General
Is my car good?
A decision framework for evaluating an individual vehicle.
Decision framework
A strong deal clears all four criteria. A workable deal clears three. Two or fewer indicates the deal requires further investigation or should be passed.
- Margin: sufficient spread remains after fees, transport, reconditioning, and operational costs.
- Confidence: enough comparable listings support the price band to make the read reliable.
- Velocity: the segment is currently active in the target market.
- Risk: no significant red flags in spec, mileage, history, or market volatility.
Red flags
- Asking price missing or inconsistent with described condition
- Few comparable listings (thin segment)
- Outlier specification (rare trim, unusual options)

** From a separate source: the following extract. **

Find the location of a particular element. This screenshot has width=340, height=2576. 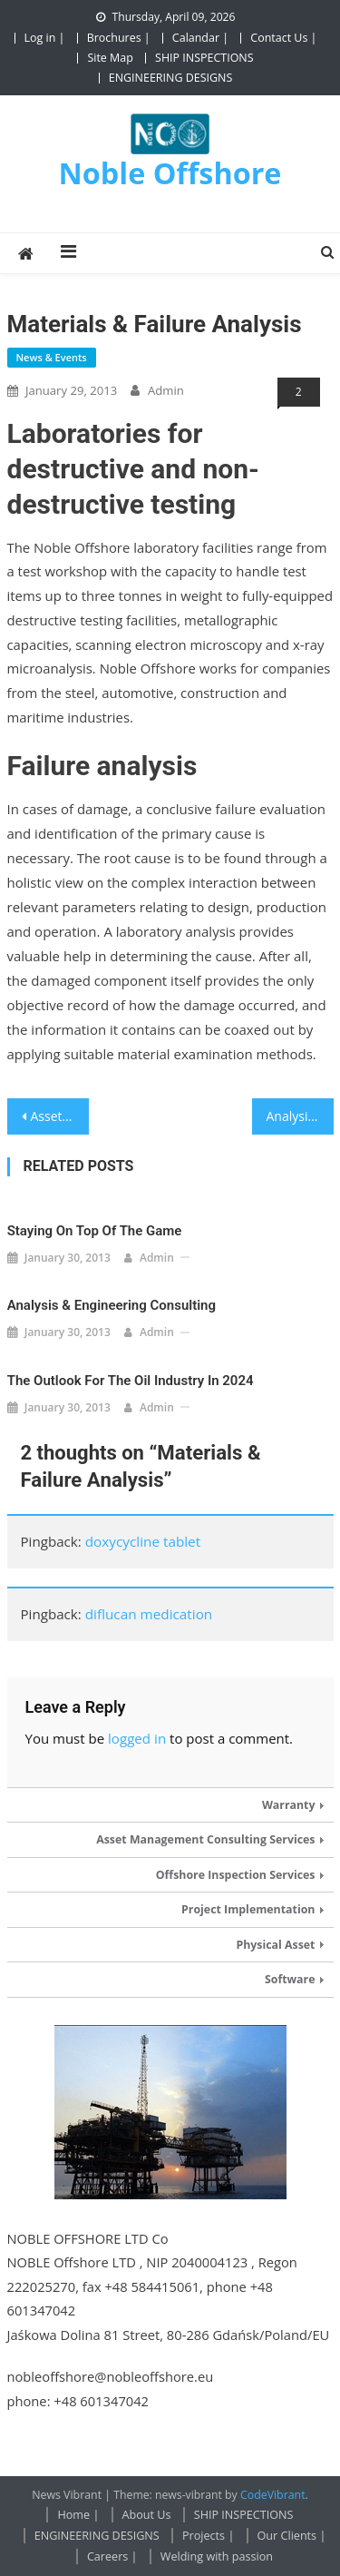 Calandar | is located at coordinates (200, 37).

- Wide market band (low confidence)
- Asking price at or above market midpoint before added costs
Green flags
- Stable comparable listings across multiple sources
- Clear gap in local supply
- Dealer-fit evidence available
- Asking price below the lower edge of the market band
Known limitations
Auto-margin's comparison engine is reliable across most evaluations, but some results may still be imprecise.

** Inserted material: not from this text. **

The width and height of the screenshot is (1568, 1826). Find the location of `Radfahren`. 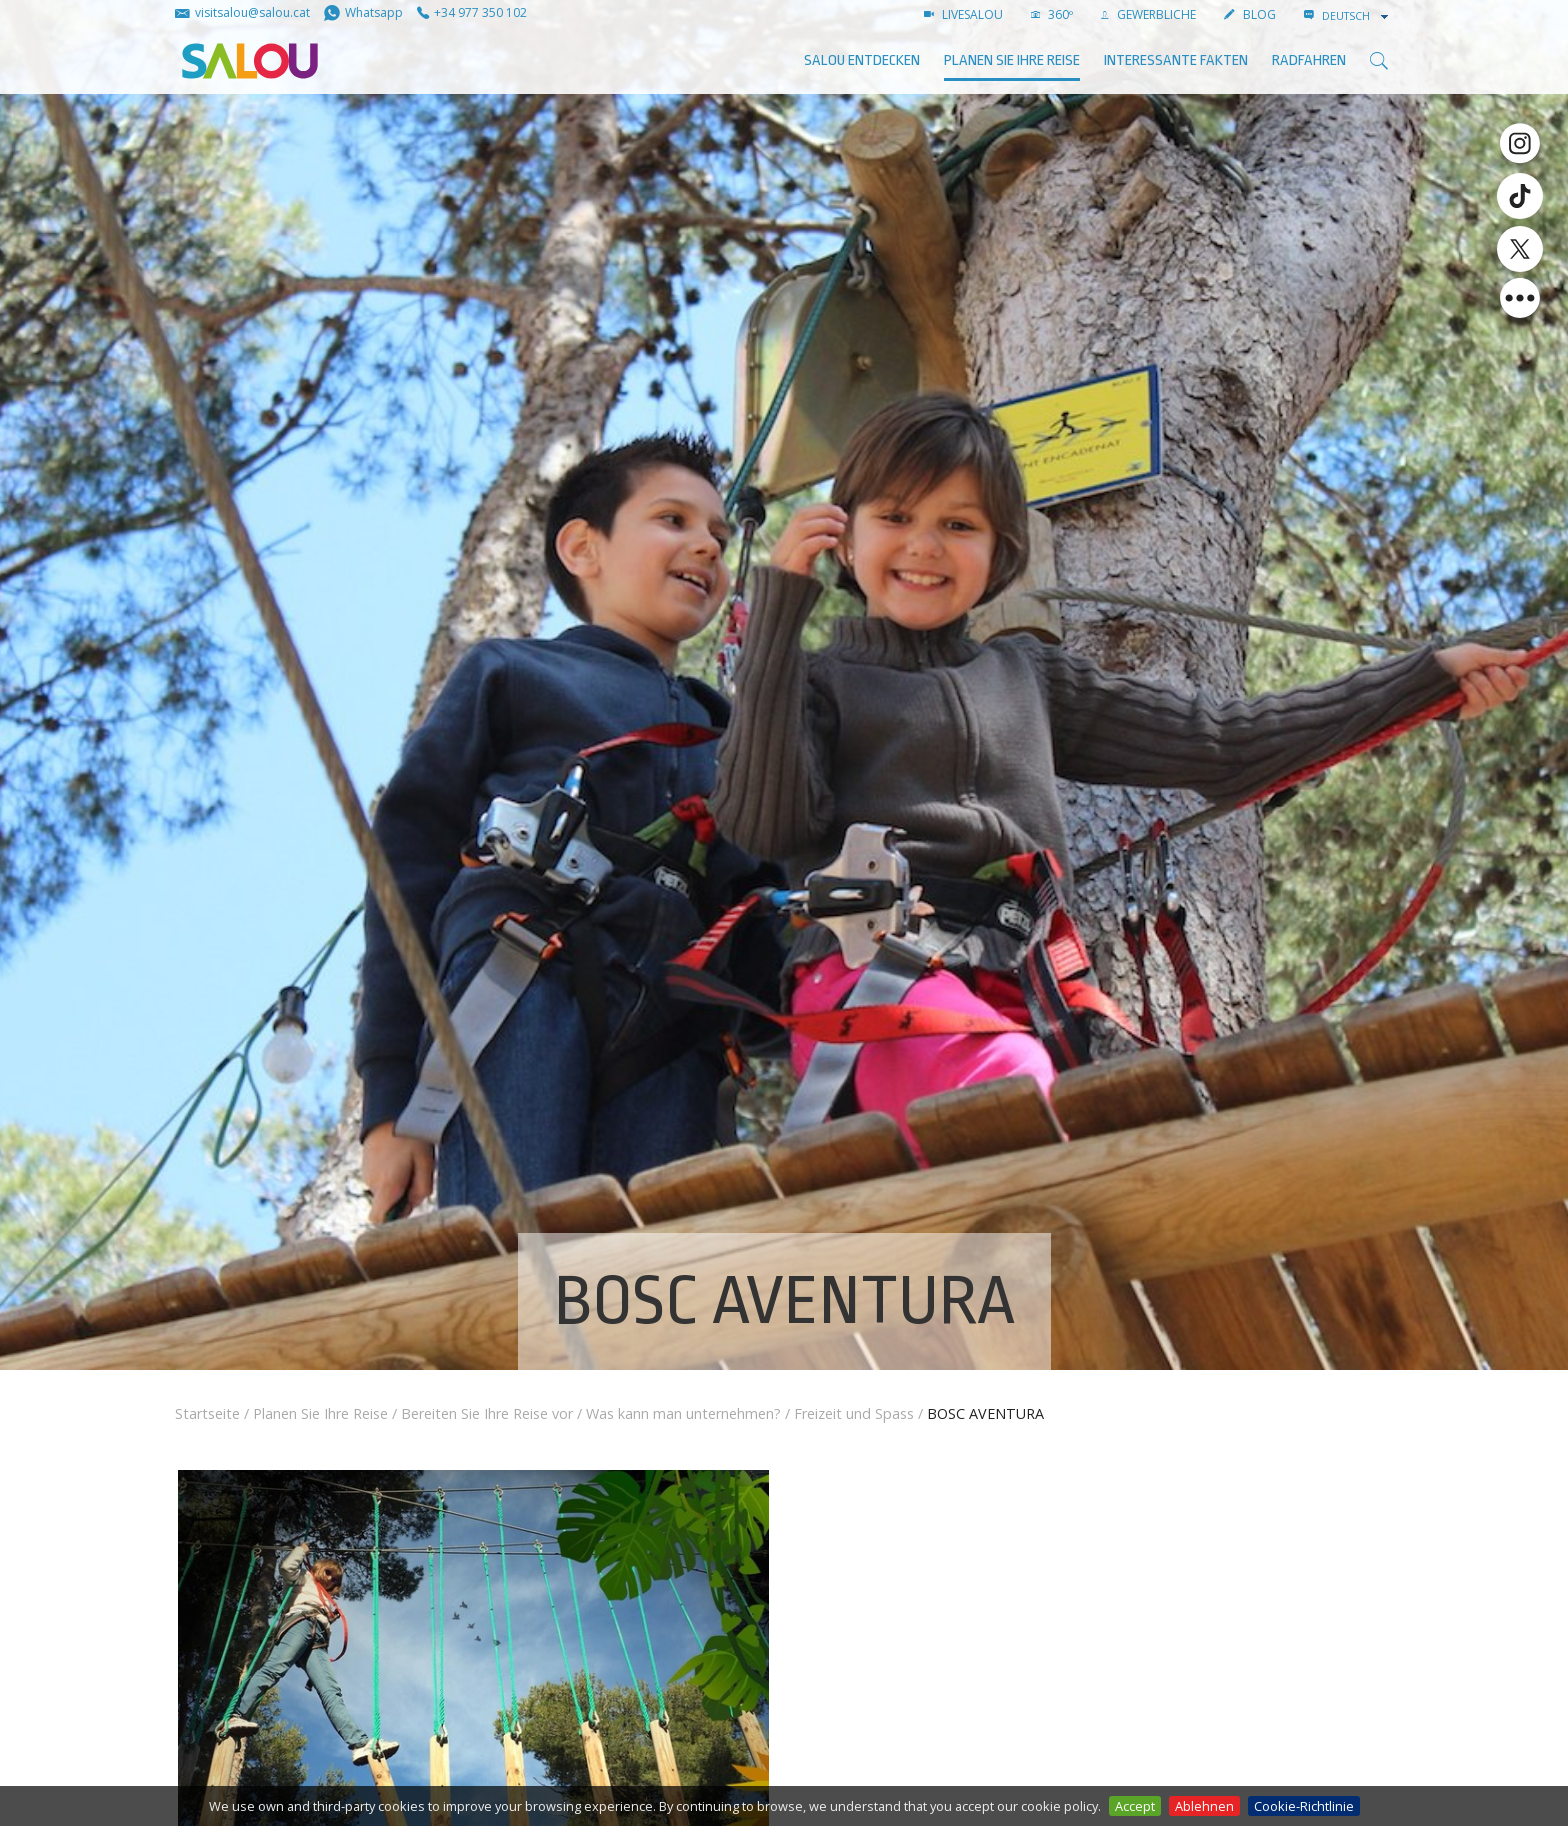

- Model-year ambiguity. Facelifts or new generations with the same name and power output can pull in listings from the wrong generation.
- Source listing errors. Human-entered mistakes in source platforms can pass through if they are not detectable during ingestion.
If a result appears incorrect, use the Copy infobutton and include the copied vehicle information, the processing date, and a short description of what appears wrong.
Scope of the recommendation
Auto-margin evaluates whether a vehicle represents a good deal at the point of purchase: market price band, margin, comparable listings, and risk indicators in the target market.
It does not currently predict how an individual vehicle will perform on a specific dealer's lot. The final purchase decision rests with the user.